I have defined a binary tree:

data Tree = Null | Node Tree Int Tree

and have implemented a function that'll yield the sum of the values of all its nodes:

sumOfValues :: Tree -> Int
sumOfValues Null = 0
sumOfValues (Node Null v Null) = v
sumOfValues (Node Null v t2) = v + (sumOfValues t2)
sumOfValues (Node t1 v Null) = v + (sumOfValues t1)
sumOfValues (Node t1 v t2) = v + (sumOfValues t1) + (sumOfValues t2)

It works as expected. I had the idea of also trying to implement it using guards:

sumOfValues2 :: Tree -> Int
sumOfValues2 Null = 0
sumOfValues2 (Node t1 v t2)
    | t1 == Null && t2 == Null  = v
    | t1 == Null            = v + (sumOfValues2 t2)
    |               t2 == Null  = v + (sumOfValues2 t1)
    |   otherwise       = v + (sumOfValues2 t1) + (sumOfValues2 t2)

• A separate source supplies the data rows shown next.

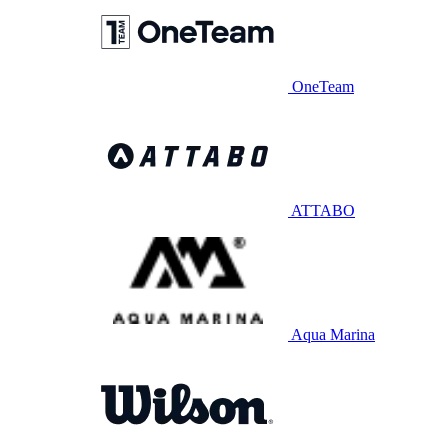
OneTeam
ATTABO
Aqua Marina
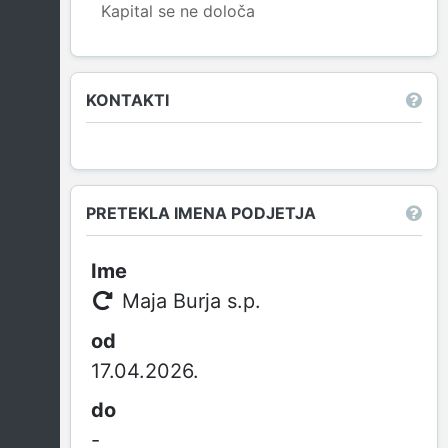
Kapital se ne določa
Leaflet
|
© OpenStreetMap contributors
KONTAKTI
PRETEKLA IMENA PODJETJA
Maja Burja s.p.
17.04.2026.
-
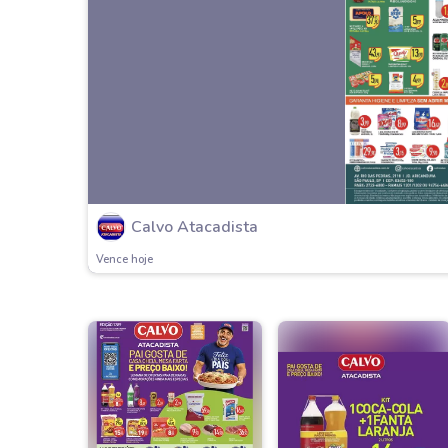
Calvo Atacadista
Vence hoje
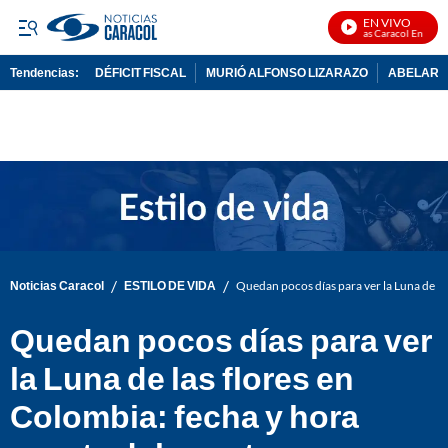
EN VIVO
Noticias Caracol En Vivo
Tendencias:
DÉFICIT FISCAL
MURIÓ ALFONSO LIZARAZO
ABELARDO
PUBLICIDAD
/
/
Noticias Caracol
ESTILO DE VIDA
Quedan pocos días para ver la Luna de la
Quedan pocos días para ver
la Luna de las flores en
Colombia: fecha y hora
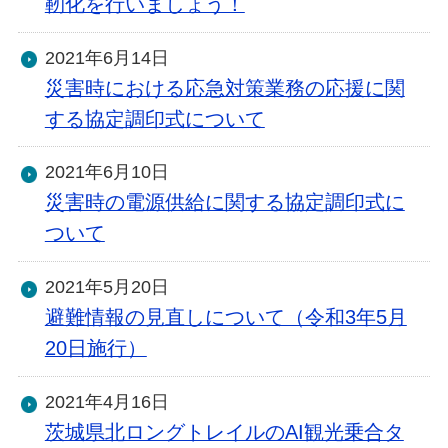
靭化を行いましょう！
2021年6月14日
災害時における応急対策業務の応援に関
する協定調印式について
2021年6月10日
災害時の電源供給に関する協定調印式に
ついて
2021年5月20日
避難情報の見直しについて（令和3年5月
20日施行）
2021年4月16日
茨城県北ロングトレイルのAI観光乗合タ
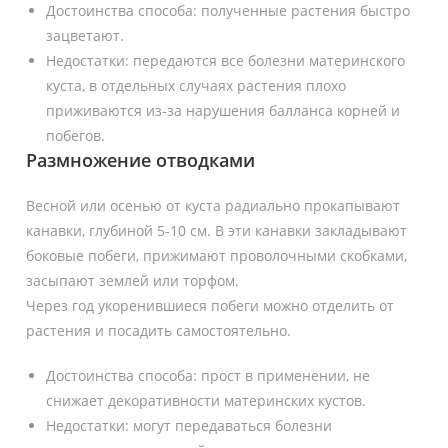
Достоинства способа: полученные растения быстро
зацветают.
Недостатки: передаются все болезни материнского
куста, в отдельных случаях растения плохо
приживаются из-за нарушения балланса корней и
побегов.
Размножение отводками
Весной или осенью от куста радиально прокапывают
канавки, глубиной 5-10 см. В эти канавки закладывают
боковые побеги, прижимают проволочными скобками,
засыпают землей или торфом.
Через год укоренившиеся побеги можно отделить от
растения и посадить самостоятельно.
Достоинства способа: прост в применении, не
снижает декоративности материнских кустов.
Недостатки: могут передаваться болезни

but this one doesn't work because I haven't implemented Eq, I believe:

No instance for (Eq Tree)
  arising from a use of `==' at zzz3.hs:13:3-12
Possible fix: add an instance declaration for (Eq Tree)
In the first argument of `(&&)', namely `t1 == Null'
In the expression: t1 == Null && t2 == Null
In a stmt of a pattern guard for
             the definition of `sumOfValues2':
        t1 == Null && t2 == Null

The question that has to be made, then, is how can Haskell make pattern matching without knowing when a passed argument matches, without resorting to Eq?